I remember after I was injured permanently in a car accident-1992 was the year-in 1993 I visited the infamous DMV upstate with my father. I remember this experience well. I had to travel the 90 minutes because after I was injured I had to get a new driver’s license. I remember thinking, why? What’s the big deal? Well you had to have an interview back then and be approved to drive again also they needed to assess your physical mobility and adjust your license restrictions or “needs”. Well after waiting an hour I went into this dismal, odd, stuffy conference room -people in these offices just have to throw some color on the wall-no one will get hurt- anyway this man entered from another door. He was decorated with many, many yellow ribbons for Desert Storm. He was much older than me. He asked me what happened, if I could stand up, what my movement capabilities were, again asking how I was injured. I remember thinking are these the questions on some sheet in the back office entitled “Five Questions to Ask The Newly Injured Because You Are Nosey?” Then he really solidified our relationship he pulled out a silver pen from his breast pocket and said, “Pull this out of my hand.” I was like what? I looked at my father confused. He said it again with a very serious voice, “Pull the pen out of my hand!” I remember ripping it out of his hand, politely, and then smiling. He Said, “You’re fine to drive.” This was 1993. I hope its different now. Because all I was thinking was would this guy approve a Quadriplegic the right to drive? And if he wouldn’t because of The Pen Test he invented- was that legal? After this learning experience I realized my life was going to be very interesting-everyday interesting. But I didn’t think twice about accepting what had happened to me as much as searching a very, very long time for where exactly I could call Home.
Permit me to talk about Words for a minute. Words. What words we use to address ourselves and our community is how others address us. This is important. Because what we claim as our role in society or our culture makes all the difference as to how we are perceived. There are many arguments about what is appropriate and good enough being discussed online. First the word handi-capped. Hmmmm. Handi-capped. I once babysat for this little four-year-old girl and she said to me, “Blair are you Candy-capped?” How adorable. She is now 17 and still a Freshman but that is either here nor there. Handicapped seems so out-dated and I won’t even bring up the dreaded “C” word. In the past. Then you have Disability. In the Oxford English Dictionary Disability is defined as: “Lack of Ability (to do something); inability, incapacity. Lack of money.” Okay the last one doesn’t apply now, but my father would argue that lack of money is one that might apply to me. Shopping is fun. Ladies….am I right?

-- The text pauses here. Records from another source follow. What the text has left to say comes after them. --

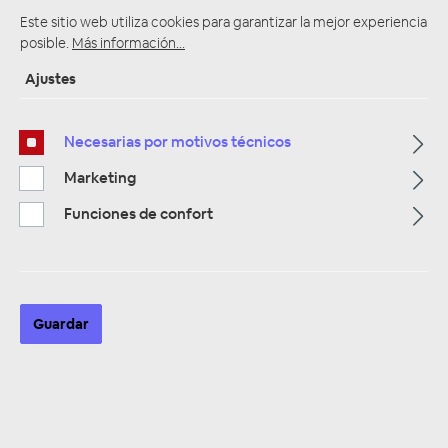
Este sitio web utiliza cookies para garantizar la mejor experiencia
posible.
Más información...
Ajustes
Página de inicio
Alle Kategorien
Lautsprecher
Lautsprecher 16,5 cm
2 Wege Koax Lautsprecher
Necesarias por motivos técnicos
Marketing
Funciones de confort
Guardar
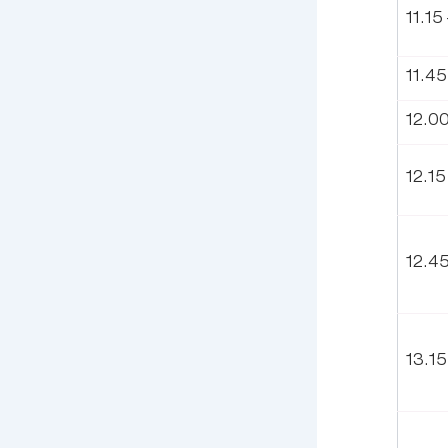
11.15
11.45
12.00
12.15
12.45
13.15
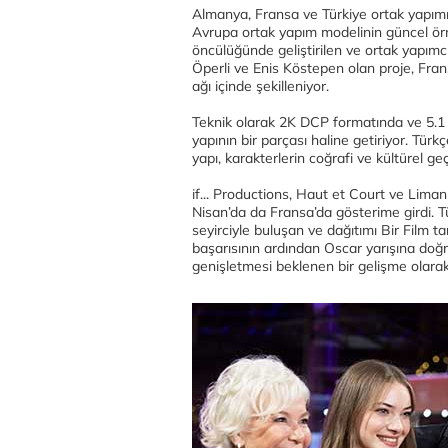
Almanya, Fransa ve Türkiye ortak yapımı 
Avrupa ortak yapım modelinin güncel örne
öncülüğünde geliştirilen ve ortak yapımcı
Öperli ve Enis Köstepen olan proje, Frans
ağı içinde şekilleniyor.
Teknik olarak 2K DCP formatında ve 5.1 se
yapının bir parçası haline getiriyor. Türkç
yapı, karakterlerin coğrafi ve kültürel ge
if... Productions, Haut et Court ve Liman
Nisan’da da Fransa’da gösterime girdi. Tü
seyirciyle buluşan ve dağıtımı Bir Film ta
başarısının ardından Oscar yarışına doğr
genişletmesi beklenen bir gelişme olarak 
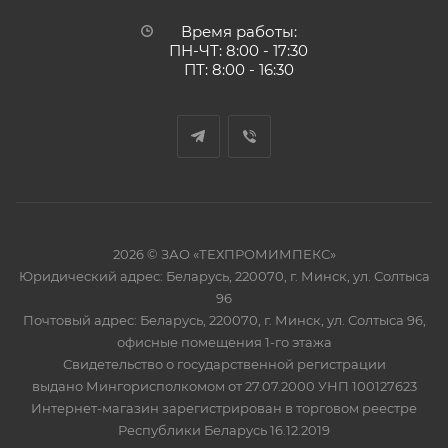
Время работы:
ПН-ЧТ: 8:00 - 17:30
ПТ: 8:00 - 16:30
2026 © ЗАО «ТЕХПРОМИМПЕКС»
Юридический адрес: Беларусь, 220070, г. Минск, ул. Солтыса
96
Почтовый адрес: Беларусь, 220070, г. Минск, ул. Солтыса 96,
офисные помещения 1-го этажа
Свидетельство о государственной регистрации
выдано Мингорисполкомом от 27.07.2000 УНП 100127623
Интернет-магазин зарегистрирован в торговом реестре
Республики Беларусь 16.12.2019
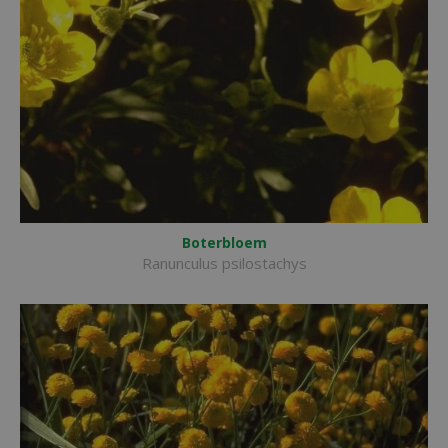
Boterbloem
Ranunculus psilostachys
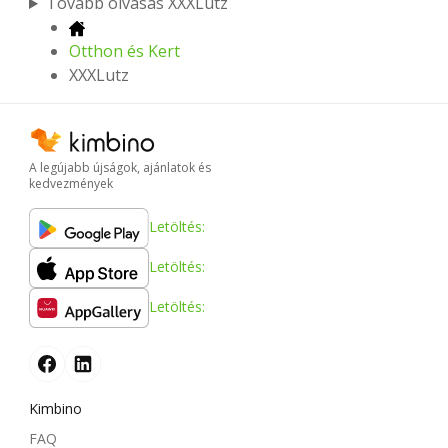
Tovább olvasás XXXLutz
Otthon és Kert
XXXLutz
A legújabb újságok, ajánlatok és
kedvezmények
Letöltés:
Letöltés:
Letöltés:
Kimbino
FAQ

Incapacity: a noun- inability or ineffectiveness-lack of ability, force, or effectiveness-physical or mental challenge-legal disqualification, a legal or official disqualification. (Microsoft Word Dictionary). Interesting. No one in this room is ineffective or in my mind “lacks” anything. In fact I believe we all are stronger than most and possess the Ability to problem solve quicker and with more “effectiveness” than most. There should be more Dialogue about this.
Back to the word “Disability”. Dis-ability. Dis-ability. This word holds a negative connotation. I don’t believe anyone in this room has the inability to do something. If anything we strive to achieve more than any other social group. Because of the negative connotation I would like to use Mixed Ability and Mixed Ability Culture- from now on and I invite anyone to do the same if they feel comfortable. Progress forward possibly. I feel all of us have the Ability to DO. To take Action and Achieve. All of our Abilities are Mixed. I do not take credit for creating the word Mixed Ability. Its origin, to me is unknown. I first heard it while dancing in a workshop at school. A colleague of mine used it in conversation. The Dance World is beginning to use this term or description a lot. So I am passing it along to you. Hopefully many of you already have it in your vocabulary.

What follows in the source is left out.